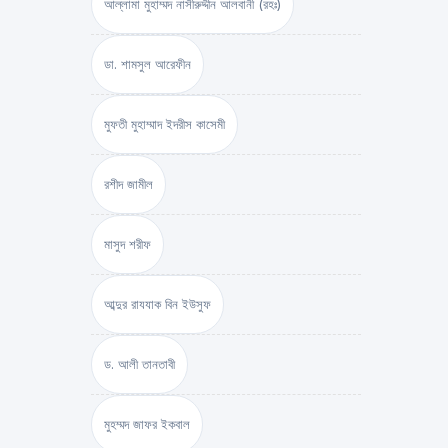
আল্লামা মুহাম্মদ নাসীরুদ্দীন আলবানী (রহঃ)
ডা. শামসুল আরেফীন
মুফতী মুহাম্মাদ ইদরীস কাসেমী
রশীদ জামীল
মাসুদ শরীফ
আব্দুর রাযযাক বিন ইউসুফ
ড. আলী তানতাবী
মুহম্মদ জাফর ইকবাল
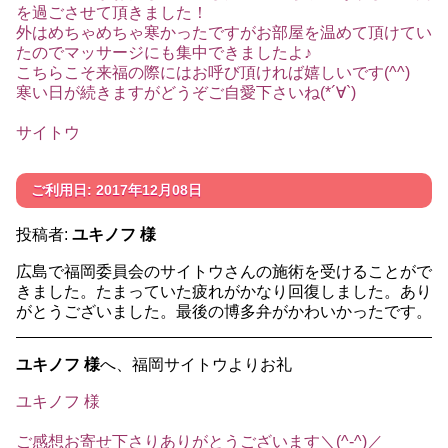
を過ごさせて頂きました！
外はめちゃめちゃ寒かったですがお部屋を温めて頂けてい
たのでマッサージにも集中できましたよ♪
こちらこそ来福の際にはお呼び頂ければ嬉しいです(^^)
寒い日が続きますがどうぞご自愛下さいね(*´∀`)
サイトウ
ご利用日: 2017年12月08日
投稿者:
ユキノフ 様
広島で福岡委員会のサイトウさんの施術を受けることがで
きました。たまっていた疲れがかなり回復しました。あり
がとうございました。最後の博多弁がかわいかったです。
ユキノフ 様
へ、福岡サイトウよりお礼
ユキノフ 様
ご感想お寄せ下さりありがとうございます＼(^-^)／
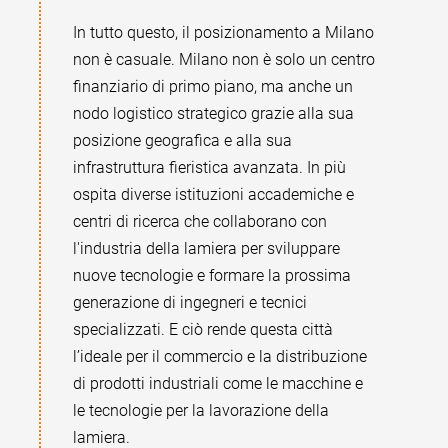
In tutto questo, il posizionamento a Milano
non è casuale. Milano non è solo un centro
finanziario di primo piano, ma anche un
nodo logistico strategico grazie alla sua
posizione geografica e alla sua
infrastruttura fieristica avanzata. In più
ospita diverse istituzioni accademiche e
centri di ricerca che collaborano con
l'industria della lamiera per sviluppare
nuove tecnologie e formare la prossima
generazione di ingegneri e tecnici
specializzati. E ciò rende questa città
l’ideale per il commercio e la distribuzione
di prodotti industriali come le macchine e
le tecnologie per la lavorazione della
lamiera.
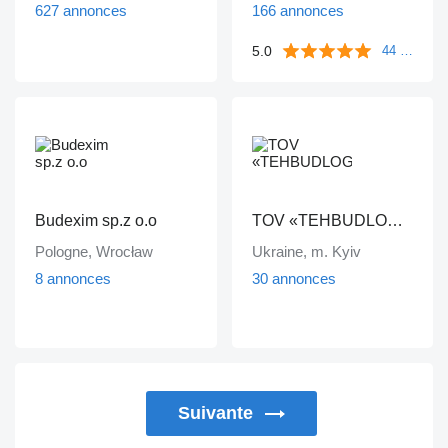
627 annonces
166 annonces
5.0
44 commentaires
Budexim sp.z o.o
TOV «TEHBUDLOGISTIKA»
Pologne, Wrocław
Ukraine, m. Kyiv
8 annonces
30 annonces
Suivante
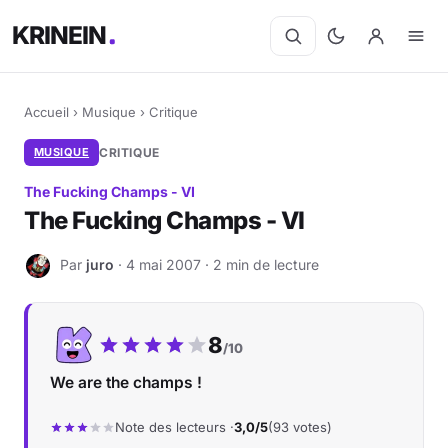
KRINEIN
Accueil
›
Musique
›
Critique
MUSIQUE
CRITIQUE
The Fucking Champs - VI
The Fucking Champs - VI
Par
juro
· 4 mai 2007 · 2 min de lecture
J
Notre note :
8
/10
We are the champs !
Note des lecteurs ·
3,0/5
(93 votes)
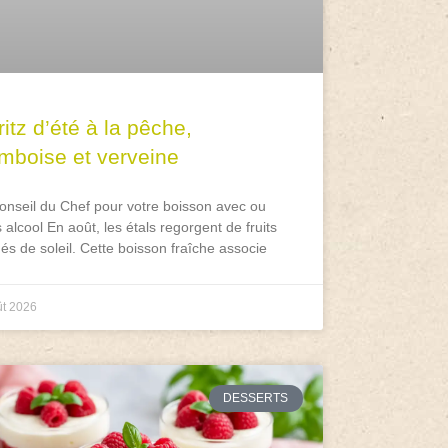
itz d’été à la pêche,
amboise et verveine
onseil du Chef pour votre boisson avec ou
 alcool En août, les étals regorgent de fruits
és de soleil. Cette boisson fraîche associe
ût 2026
DESSERTS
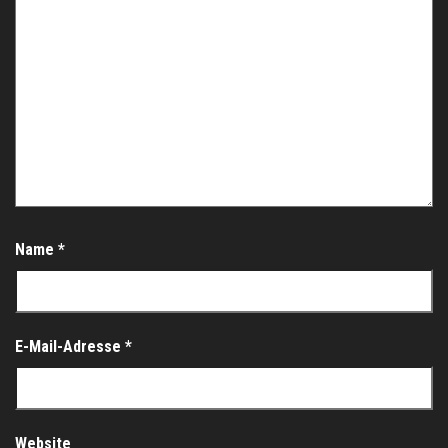
Name
*
E-Mail-Adresse
*
Website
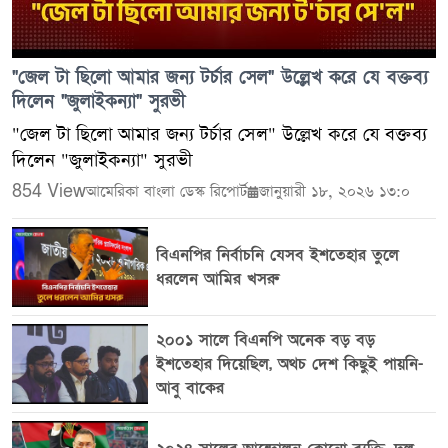
"জেল টা ছিলো আমার জন্য টর্চার সেল" উল্লেখ করে যে বক্তব্য
দিলেন "জুলাইকন্যা" সুরভী
"জেল টা ছিলো আমার জন্য টর্চার সেল" উল্লেখ করে যে বক্তব্য
দিলেন "জুলাইকন্যা" সুরভী
854 View
আমেরিকা বাংলা ডেস্ক রিপোর্ট
জানুয়ারী ১৮, ২০২৬ ১৩:০
বিএনপির নির্বাচনি যেসব ইশতেহার তুলে
ধরলেন আমির খসরু
২০০১ সালে বিএনপি অনেক বড় বড়
ইশতেহার দিয়েছিল, অথচ দেশ কিছুই পায়নি-
আবু বাকের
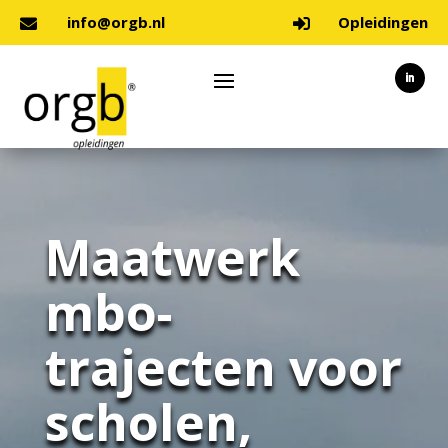
info@orgb.nl
Opleidingen


Maatwerk
mbo-
trajecten voor
scholen,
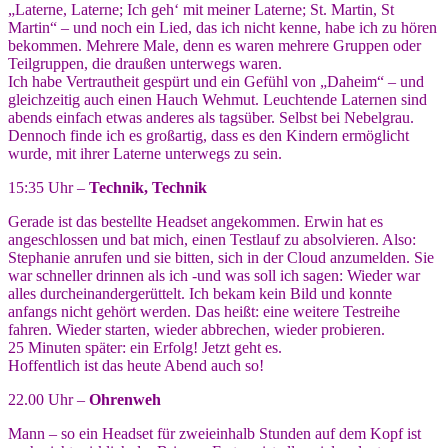
„Laterne, Laterne; Ich geh‘ mit meiner Laterne; St. Martin, St
Martin“ – und noch ein Lied, das ich nicht kenne, habe ich zu hören
bekommen. Mehrere Male, denn es waren mehrere Gruppen oder
Teilgruppen, die draußen unterwegs waren.
Ich habe Vertrautheit gespürt und ein Gefühl von „Daheim“ – und
gleichzeitig auch einen Hauch Wehmut. Leuchtende Laternen sind
abends einfach etwas anderes als tagsüber. Selbst bei Nebelgrau.
Dennoch finde ich es großartig, dass es den Kindern ermöglicht
wurde, mit ihrer Laterne unterwegs zu sein.
15:35 Uhr –
Technik, Technik
Gerade ist das bestellte Headset angekommen. Erwin hat es
angeschlossen und bat mich, einen Testlauf zu absolvieren. Also:
Stephanie anrufen und sie bitten, sich in der Cloud anzumelden. Sie
war schneller drinnen als ich -und was soll ich sagen: Wieder war
alles durcheinandergerüttelt. Ich bekam kein Bild und konnte
anfangs nicht gehört werden. Das heißt: eine weitere Testreihe
fahren. Wieder starten, wieder abbrechen, wieder probieren.
25 Minuten später: ein Erfolg! Jetzt geht es.
Hoffentlich ist das heute Abend auch so!
22.00 Uhr –
Ohrenweh
Mann – so ein Headset für zweieinhalb Stunden auf dem Kopf ist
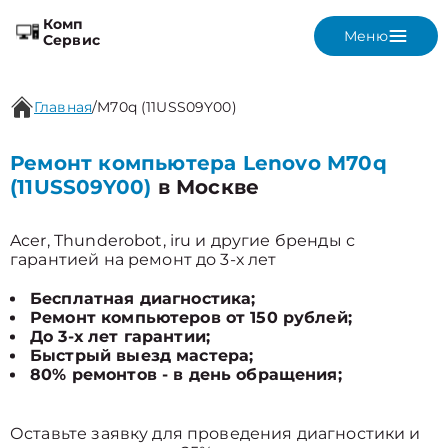
Комп
Меню
Сервис
Главная
/
M70q (11USS09Y00)
Ремонт компьютера Lenovo M70q
(11USS09Y00)
в Москве
Acer, Thunderobot, iru и другие бренды с
гарантией на ремонт до 3-х лет
Бесплатная диагностика;
Ремонт компьютеров от 150 рублей;
До 3-х лет гарантии;
Быстрый выезд мастера;
80% ремонтов - в день обращения;
Оставьте заявку для проведения диагностики и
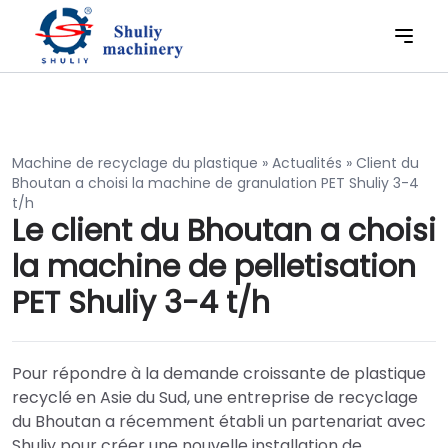
Machine de recyclage du plastique
»
Actualités
»
Client du
Bhoutan a choisi la machine de granulation PET Shuliy 3-4
t/h
Le client du Bhoutan a choisi
la machine de pelletisation
PET Shuliy 3-4 t/h
Pour répondre à la demande croissante de plastique
recyclé en Asie du Sud, une entreprise de recyclage
du Bhoutan a récemment établi un partenariat avec
Shuliy pour créer une nouvelle installation de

- _Problem to solve_
Repeat the listing above from its first line through the line that contains "In tutto questo, il posizionamento a Milano", both included, and nothing more. Drop the pictures.

- _Answer area_
আল্লামা মুহাম্মদ নাসীরুদ্দীন আলবানী (রহঃ)
ডা. শামসুল আরেফীন
মুফতী মুহাম্মাদ ইদরীস কাসেমী
রশীদ জামীল
মাসুদ শরীফ
আব্দুর রাযযাক বিন ইউসুফ
ড. আলী তানতাবী
মুহম্মদ জাফর ইকবাল
を過ごさせて頂きました！
外はめちゃめちゃ寒かったですがお部屋を温めて頂けてい
たのでマッサージにも集中できましたよ♪
こちらこそ来福の際にはお呼び頂ければ嬉しいです(^^)
寒い日が続きますがどうぞご自愛下さいね(*´∀`)
サイトウ
ご利用日: 2017年12月08日
投稿者:
ユキノフ 様
広島で福岡委員会のサイトウさんの施術を受けることがで
きました。たまっていた疲れがかなり回復しました。あり
がとうございました。最後の博多弁がかわいかったです。
ユキノフ 様
へ、福岡サイトウよりお礼
ユキノフ 様
ご感想お寄せ下さりありがとうございます＼(^-^)／
In tutto questo, il posizionamento a Milano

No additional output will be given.